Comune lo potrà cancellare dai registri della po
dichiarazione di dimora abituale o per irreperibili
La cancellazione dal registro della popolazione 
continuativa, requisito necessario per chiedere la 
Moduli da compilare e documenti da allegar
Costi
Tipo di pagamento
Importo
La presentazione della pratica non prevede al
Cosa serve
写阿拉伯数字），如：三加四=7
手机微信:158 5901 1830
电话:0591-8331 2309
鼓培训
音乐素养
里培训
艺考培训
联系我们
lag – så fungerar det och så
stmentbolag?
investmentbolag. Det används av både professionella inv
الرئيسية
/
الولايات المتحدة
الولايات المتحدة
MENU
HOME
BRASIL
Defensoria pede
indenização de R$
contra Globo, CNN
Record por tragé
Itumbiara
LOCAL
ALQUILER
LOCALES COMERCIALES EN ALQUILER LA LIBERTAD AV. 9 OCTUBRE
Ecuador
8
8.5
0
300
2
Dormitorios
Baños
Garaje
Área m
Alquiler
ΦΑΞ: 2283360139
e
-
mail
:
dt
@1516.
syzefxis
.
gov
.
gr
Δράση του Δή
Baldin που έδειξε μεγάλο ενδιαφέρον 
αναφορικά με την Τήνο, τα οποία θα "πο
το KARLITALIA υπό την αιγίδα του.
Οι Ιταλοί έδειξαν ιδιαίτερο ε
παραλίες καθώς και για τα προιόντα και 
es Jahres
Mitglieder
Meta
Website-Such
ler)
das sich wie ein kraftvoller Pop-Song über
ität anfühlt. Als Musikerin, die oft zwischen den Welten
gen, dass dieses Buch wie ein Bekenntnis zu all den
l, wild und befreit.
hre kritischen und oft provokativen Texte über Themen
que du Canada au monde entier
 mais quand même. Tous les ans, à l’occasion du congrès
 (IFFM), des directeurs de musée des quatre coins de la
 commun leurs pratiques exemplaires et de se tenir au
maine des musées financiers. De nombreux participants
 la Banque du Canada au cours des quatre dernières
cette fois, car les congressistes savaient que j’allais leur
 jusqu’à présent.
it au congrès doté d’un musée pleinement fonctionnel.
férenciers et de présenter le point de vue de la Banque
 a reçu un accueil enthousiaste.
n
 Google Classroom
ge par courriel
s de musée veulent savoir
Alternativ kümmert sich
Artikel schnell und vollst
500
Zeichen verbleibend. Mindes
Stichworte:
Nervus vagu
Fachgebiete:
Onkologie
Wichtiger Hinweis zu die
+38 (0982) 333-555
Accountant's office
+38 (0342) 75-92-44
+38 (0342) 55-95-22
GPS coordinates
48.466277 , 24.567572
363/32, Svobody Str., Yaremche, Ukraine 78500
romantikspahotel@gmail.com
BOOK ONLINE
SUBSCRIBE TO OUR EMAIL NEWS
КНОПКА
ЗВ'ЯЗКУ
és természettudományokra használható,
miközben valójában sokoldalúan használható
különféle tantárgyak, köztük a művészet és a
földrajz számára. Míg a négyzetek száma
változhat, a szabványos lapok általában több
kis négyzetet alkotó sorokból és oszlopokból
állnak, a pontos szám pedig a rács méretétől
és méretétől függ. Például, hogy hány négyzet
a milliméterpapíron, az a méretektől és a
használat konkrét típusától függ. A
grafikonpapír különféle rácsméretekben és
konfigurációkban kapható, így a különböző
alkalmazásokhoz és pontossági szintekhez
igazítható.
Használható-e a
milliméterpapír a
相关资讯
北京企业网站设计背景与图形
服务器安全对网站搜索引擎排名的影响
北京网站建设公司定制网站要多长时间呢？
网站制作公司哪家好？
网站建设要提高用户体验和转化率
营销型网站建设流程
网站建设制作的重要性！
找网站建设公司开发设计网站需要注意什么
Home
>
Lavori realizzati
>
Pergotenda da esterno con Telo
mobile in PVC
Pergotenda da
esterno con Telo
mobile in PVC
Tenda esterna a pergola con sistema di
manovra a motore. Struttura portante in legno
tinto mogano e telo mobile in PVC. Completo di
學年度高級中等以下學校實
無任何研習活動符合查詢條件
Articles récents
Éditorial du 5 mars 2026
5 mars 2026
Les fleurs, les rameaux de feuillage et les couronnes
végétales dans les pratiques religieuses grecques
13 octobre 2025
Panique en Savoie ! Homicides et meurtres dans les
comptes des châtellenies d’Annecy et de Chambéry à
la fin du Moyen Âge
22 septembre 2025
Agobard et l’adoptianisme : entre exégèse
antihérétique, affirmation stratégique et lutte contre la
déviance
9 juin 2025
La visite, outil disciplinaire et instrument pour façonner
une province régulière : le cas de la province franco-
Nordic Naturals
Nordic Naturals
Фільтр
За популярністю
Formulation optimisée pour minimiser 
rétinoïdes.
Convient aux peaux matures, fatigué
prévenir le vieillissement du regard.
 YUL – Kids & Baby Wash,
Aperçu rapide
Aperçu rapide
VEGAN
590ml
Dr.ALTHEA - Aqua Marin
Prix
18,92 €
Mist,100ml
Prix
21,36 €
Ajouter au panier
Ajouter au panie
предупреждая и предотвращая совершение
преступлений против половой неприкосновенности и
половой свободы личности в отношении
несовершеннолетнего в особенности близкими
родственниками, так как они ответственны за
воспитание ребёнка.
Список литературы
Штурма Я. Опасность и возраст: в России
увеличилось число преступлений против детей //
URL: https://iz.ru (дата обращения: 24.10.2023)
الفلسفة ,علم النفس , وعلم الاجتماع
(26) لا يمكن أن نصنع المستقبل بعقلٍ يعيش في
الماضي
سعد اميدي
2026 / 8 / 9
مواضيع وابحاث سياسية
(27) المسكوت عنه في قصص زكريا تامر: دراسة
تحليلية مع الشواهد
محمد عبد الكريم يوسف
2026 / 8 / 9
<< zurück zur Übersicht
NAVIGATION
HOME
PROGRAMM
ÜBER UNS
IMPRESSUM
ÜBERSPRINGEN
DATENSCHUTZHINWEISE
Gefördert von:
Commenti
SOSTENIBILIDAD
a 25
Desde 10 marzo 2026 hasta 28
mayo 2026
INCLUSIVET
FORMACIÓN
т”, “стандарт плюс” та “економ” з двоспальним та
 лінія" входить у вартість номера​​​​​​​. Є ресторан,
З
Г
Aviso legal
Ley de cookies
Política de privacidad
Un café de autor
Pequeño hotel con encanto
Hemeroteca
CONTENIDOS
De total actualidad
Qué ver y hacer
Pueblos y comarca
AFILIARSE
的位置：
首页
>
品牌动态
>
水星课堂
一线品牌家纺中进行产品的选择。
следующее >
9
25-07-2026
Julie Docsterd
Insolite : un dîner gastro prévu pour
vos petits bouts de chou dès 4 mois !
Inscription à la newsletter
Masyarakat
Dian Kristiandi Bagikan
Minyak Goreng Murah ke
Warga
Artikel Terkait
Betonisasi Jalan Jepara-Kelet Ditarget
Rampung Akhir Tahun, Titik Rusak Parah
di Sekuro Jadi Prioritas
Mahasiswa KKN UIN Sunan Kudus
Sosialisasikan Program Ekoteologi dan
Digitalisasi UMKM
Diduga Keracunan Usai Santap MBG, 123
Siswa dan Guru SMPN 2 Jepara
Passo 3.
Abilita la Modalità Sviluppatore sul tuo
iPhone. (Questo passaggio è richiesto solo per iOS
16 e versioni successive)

###

WHAT YOU ARE ASKED TO DO ▸ Filter the data, keeping only the lines that contain "Artikel".

RESULT FOR THIS EXERCISE ▸
Artikel schnell und vollst
Artikel Terkait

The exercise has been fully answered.